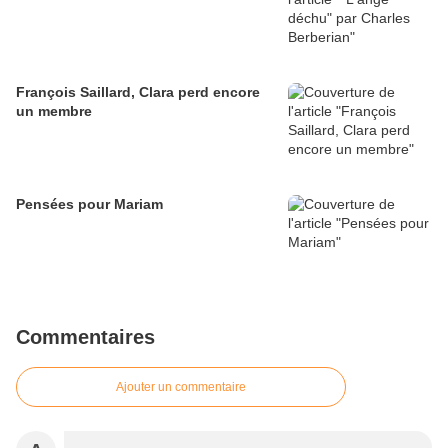
François Saillard, Clara perd encore
un membre
Pensées pour Mariam
Commentaires
Ajouter un commentaire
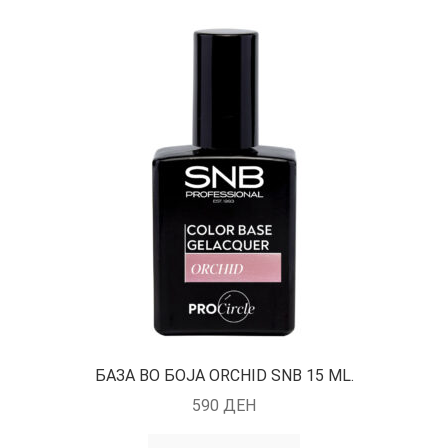
БАЗА ВО БОЈА ORCHID SNB 15 ML.
590
ДЕН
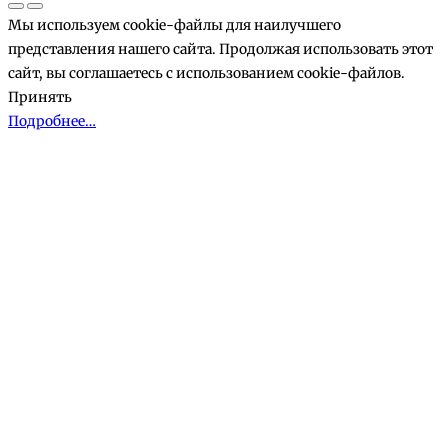
Мы используем cookie-файлы для наилучшего
представления нашего сайта. Продолжая использовать этот
сайт, вы соглашаетесь с использованием cookie-файлов.
Принять
Подробнее…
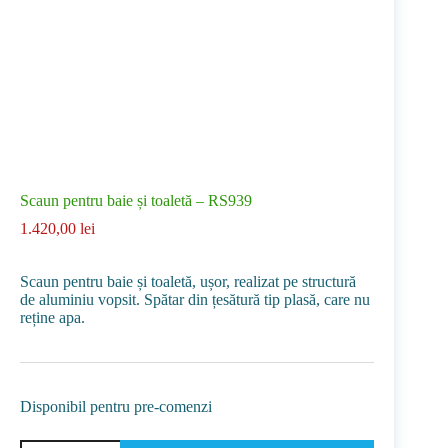
Scaun pentru baie și toaletă – RS939
1.420,00
lei
Scaun pentru baie și toaletă, ușor, realizat pe structură
de aluminiu vopsit. Spătar din țesătură tip plasă, care nu
reține apa.
Disponibil pentru pre-comenzi
Cantitate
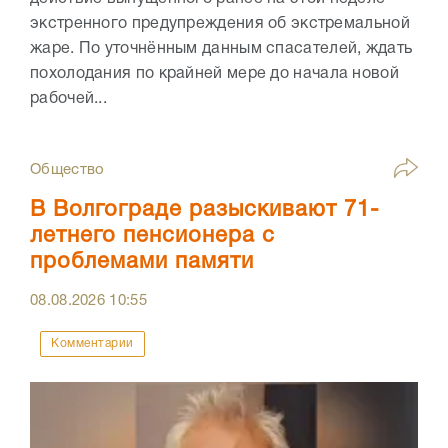
экстренного предупреждения об экстремальной
жаре. По уточнённым данным спасателей, ждать
похолодания по крайней мере до начала новой
рабочей...
Общество
В Волгограде разыскивают 71-
летнего пенсионера с
проблемами памяти
08.08.2026
10:55
Комментарии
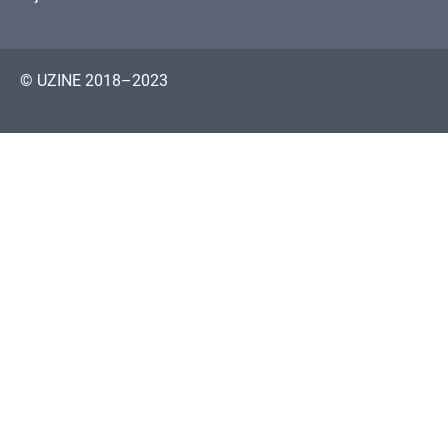
© UZINE 2018–2023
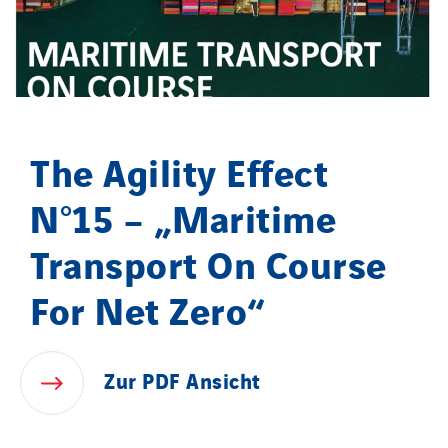
Delporte
Demouselle Pas-de-Calais
Distribution de Matériel Electrique
Duval Electricité
Easy Charge
The Agility Effect
EEP
EGEV
N°15 – „Maritime
EITE
Transport On Course
Elec Ouest
Elec-sa
For Net Zero“
Electromontage
Elektro Stiller
Zur
PDF
Ansicht
Eltek Systems
Emil Lundgren
Enertech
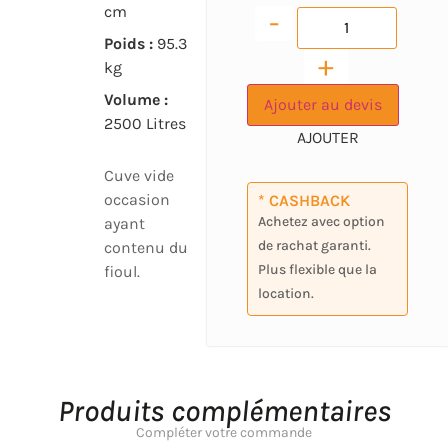
cm
-
Poids :
95.3
+
kg
Volume :
Ajouter au devis
2500 Litres
Cuve vide
occasion
* CASHBACK
Achetez avec option
ayant
de rachat garanti.
contenu du
Plus flexible que la
fioul.
location.
Produits complémentaires
Compléter votre commande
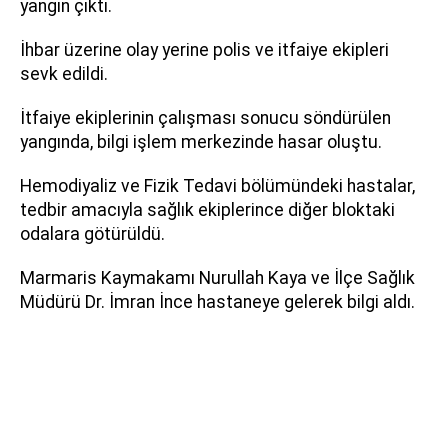
yangın çıktı.
İhbar üzerine olay yerine polis ve itfaiye ekipleri
sevk edildi.
İtfaiye ekiplerinin çalışması sonucu söndürülen
yangında, bilgi işlem merkezinde hasar oluştu.
Hemodiyaliz ve Fizik Tedavi bölümündeki hastalar,
tedbir amacıyla sağlık ekiplerince diğer bloktaki
odalara götürüldü.
Marmaris Kaymakamı Nurullah Kaya ve İlçe Sağlık
Müdürü Dr. İmran İnce hastaneye gelerek bilgi aldı.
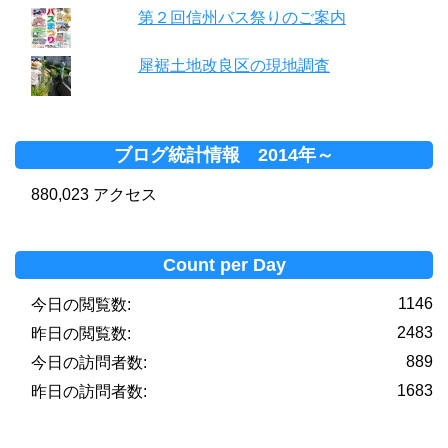
第２回信州バス祭りのご案内
犀裾土地改良区の現地調査
ブログ統計情報 2014年～
880,023 アクセス
Count per Day
1146
今日の閲覧数:
2483
昨日の閲覧数:
889
今日の訪問者数:
1683
昨日の訪問者数:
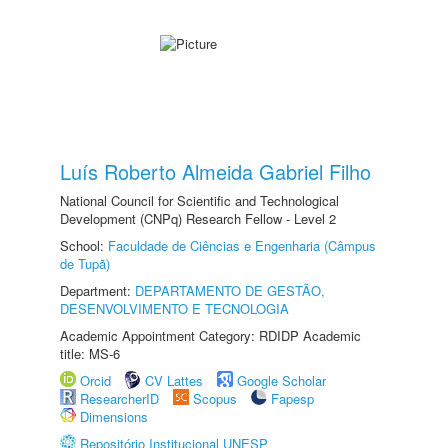
Luís Roberto Almeida Gabriel Filho
National Council for Scientific and Technological
Development (CNPq) Research Fellow - Level 2
School:
Faculdade de Ciências e Engenharia (Câmpus
de Tupã)
Department:
DEPARTAMENTO DE GESTÃO,
DESENVOLVIMENTO E TECNOLOGIA
Academic Appointment Category: RDIDP Academic
title: MS-6
Orcid
CV Lattes
Google Scholar
ResearcherID
Scopus
Fapesp
Dimensions
Repositório Institucional UNESP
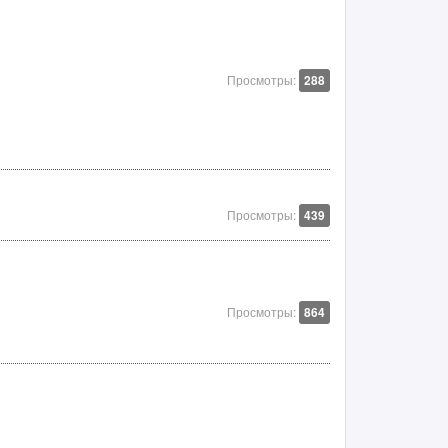
Просмотры:
288
Просмотры:
439
Просмотры:
864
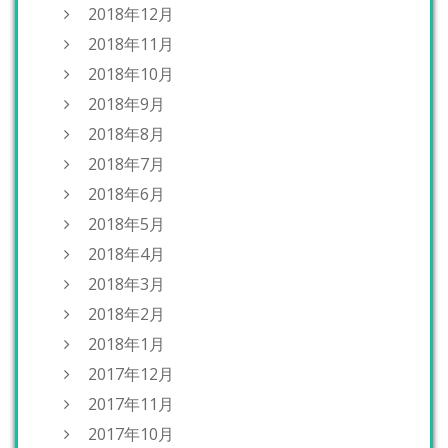
2018年12月
2018年11月
2018年10月
2018年9月
2018年8月
2018年7月
2018年6月
2018年5月
2018年4月
2018年3月
2018年2月
2018年1月
2017年12月
2017年11月
2017年10月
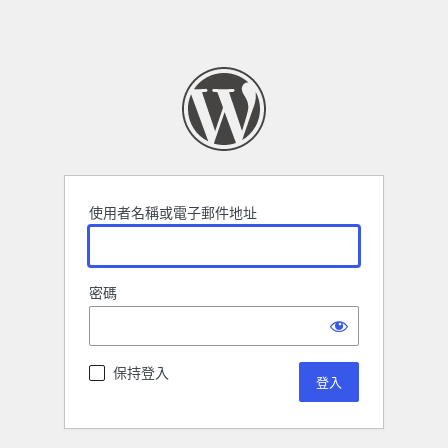
使用者名稱或電子郵件地址
密碼
保持登入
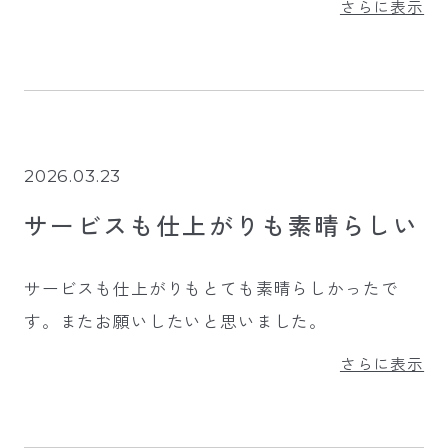
さらに表示
2026.03.23
サービスも仕上がりも素晴らしい
サービスも仕上がりもとても素晴らしかったで
す。またお願いしたいと思いました。
さらに表示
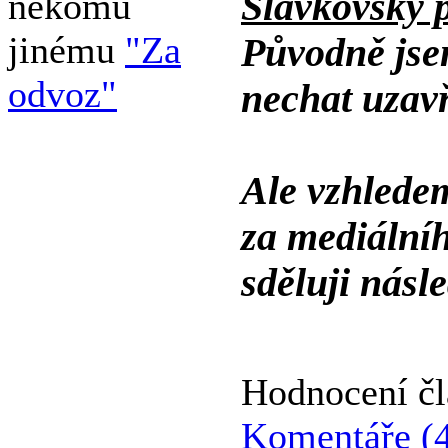
Slavkovský 
někomu
jinému
"Za
Původně jsem
odvoz"
nechat uzav
Ale vzhledem
za mediálníh
sděluji násle
Hodnocení č
Komentáře (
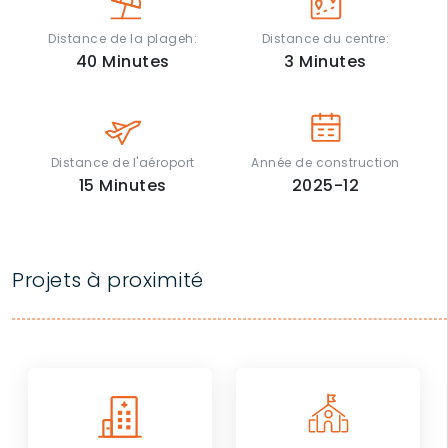
Distance de la plageh:
Distance du centre:
40
Minutes
3
Minutes
Distance de l'aéroport
Année de construction
15
Minutes
2025-12
Projets à proximité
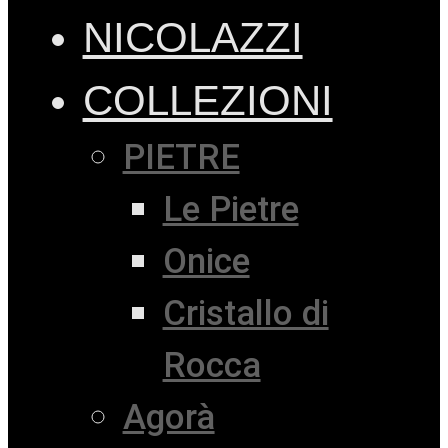
NICOLAZZI
COLLEZIONI
PIETRE
Le Pietre
Onice
Cristallo di
Rocca
Agorà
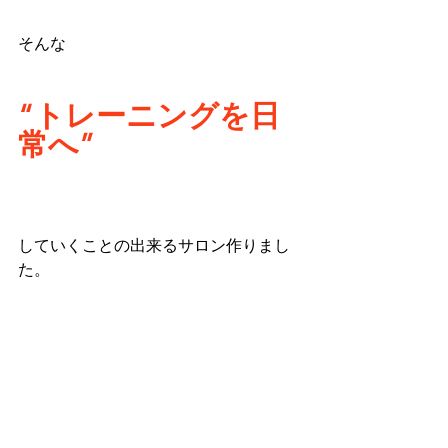
そんな
“トレーニングを日
常へ”
していくことの出来るサロン作りまし
た。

^^^^^^^^

**Action item**
The data above holds the lines to copy: start at the one with "Hemodiyaliz ve Fizik", stop at the one with "880,023 アクセス", include both, copy them exactly without pictures, and copy nothing else.

**Task output**
Hemodiyaliz ve Fizik Tedavi bölümündeki hastalar,
tedbir amacıyla sağlık ekiplerince diğer bloktaki
odalara götürüldü.
Marmaris Kaymakamı Nurullah Kaya ve İlçe Sağlık
Müdürü Dr. İmran İnce hastaneye gelerek bilgi aldı.
第２回信州バス祭りのご案内
犀裾土地改良区の現地調査
ブログ統計情報 2014年～
880,023 アクセス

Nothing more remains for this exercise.